--- DIRECTIONS FOR THIS TASK ---
Everything in the data gets repeated exactly, except for the pictures.

--- PROVIDED RECORDS ---

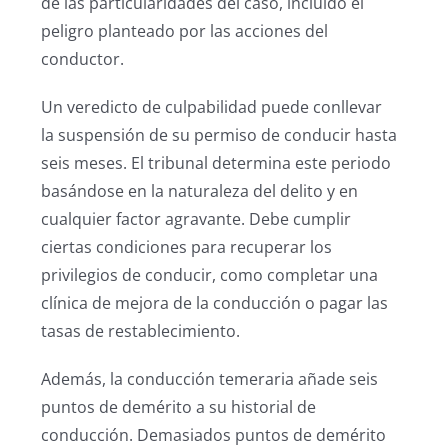
de las particularidades del caso, incluido el
peligro planteado por las acciones del
conductor.
Un veredicto de culpabilidad puede conllevar
la suspensión de su permiso de conducir hasta
seis meses. El tribunal determina este periodo
basándose en la naturaleza del delito y en
cualquier factor agravante. Debe cumplir
ciertas condiciones para recuperar los
privilegios de conducir, como completar una
clínica de mejora de la conducción o pagar las
tasas de restablecimiento.
Además, la conducción temeraria añade seis
puntos de demérito a su historial de
conducción. Demasiados puntos de demérito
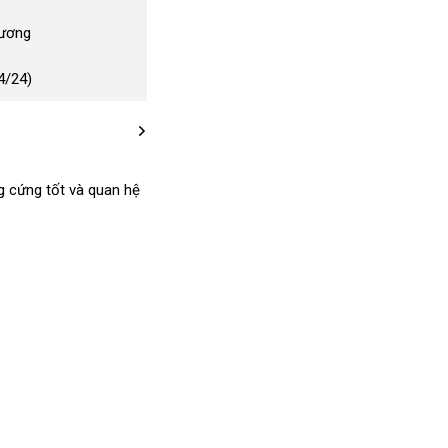
Dương
4/24)
g cứng tốt và quan hệ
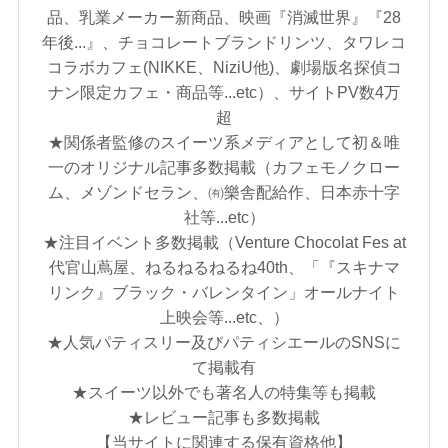
品、乳業メーカー新商品、映画『消滅世界』『28
年後...』、チョコレートブランドリンツ、タワレコ
コラボカフェ(NIKKE、NiziU他)、劇場版名探偵コ
ナン限定カフェ・商品等...etc）、サイトPV数4万
超
★関係者監修のスイーツ系メディアとして初＆唯
一のオリジナル記事多数掲載（カフェモノクロー
ム、メゾンドセラン、㈲樂舎配給作、日本赤十字
社等...etc）
★注目イベント多数掲載（Venture Chocolat Fes at
代官山蔦屋、ねるねるねるね40th、「『スキナマ
リンク』ブラック・バレンタイン」オールナイト
上映会等...etc、）
★人気パティスリー及びパティシエールのSNSに
て掲載有
★スイーツ以外でも著名人の特集等も掲載
★レビュー記事も多数掲載
【当サイトに関連する保有資格他】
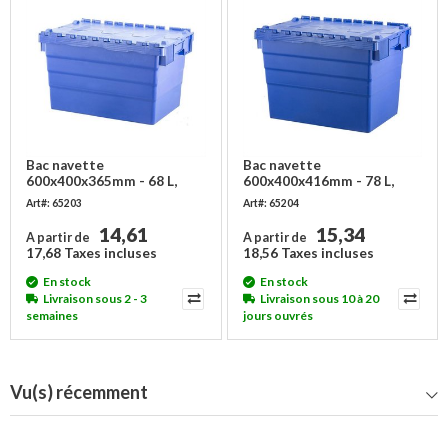
Bac navette
Bac navette
600x400x365mm - 68 L,
600x400x416mm - 78 L,
emboîtable
emboîtable
Art#: 65203
Art#: 65204
14,61
15,34
A partir de
A partir de
17,68 Taxes incluses
18,56 Taxes incluses
En stock
En stock
Livraison sous 2 - 3
Livraison sous 10 à 20
semaines
jours ouvrés
Vu(s) récemment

--- RESPONSE FOR THIS EXERCISE ---
de las particularidades del caso, incluido el
peligro planteado por las acciones del
conductor.
Un veredicto de culpabilidad puede conllevar
la suspensión de su permiso de conducir hasta
seis meses. El tribunal determina este periodo
basándose en la naturaleza del delito y en
cualquier factor agravante. Debe cumplir
ciertas condiciones para recuperar los
privilegios de conducir, como completar una
clínica de mejora de la conducción o pagar las
tasas de restablecimiento.
Además, la conducción temeraria añade seis
puntos de demérito a su historial de
conducción. Demasiados puntos de demérito
Dương
4/24)
g cứng tốt và quan hệ
品、乳業メーカー新商品、映画『消滅世界』『28
年後...』、チョコレートブランドリンツ、タワレコ
コラボカフェ(NIKKE、NiziU他)、劇場版名探偵コ
ナン限定カフェ・商品等...etc）、サイトPV数4万
超
★関係者監修のスイーツ系メディアとして初＆唯
一のオリジナル記事多数掲載（カフェモノクロー
ム、メゾンドセラン、㈲樂舎配給作、日本赤十字
社等...etc）
★注目イベント多数掲載（Venture Chocolat Fes at
代官山蔦屋、ねるねるねるね40th、「『スキナマ
リンク』ブラック・バレンタイン」オールナイト
上映会等...etc、）
★人気パティスリー及びパティシエールのSNSに
て掲載有
★スイーツ以外でも著名人の特集等も掲載
★レビュー記事も多数掲載
【当サイトに関連する保有資格他】
Bac navette
Bac navette
600x400x365mm - 68 L,
600x400x416mm - 78 L,
emboîtable
emboîtable
Art#: 65203
Art#: 65204
14,61
15,34
A partir de
A partir de
17,68 Taxes incluses
18,56 Taxes incluses
En stock
En stock
Livraison sous 2 - 3
Livraison sous 10 à 20
semaines
jours ouvrés
Vu(s) récemment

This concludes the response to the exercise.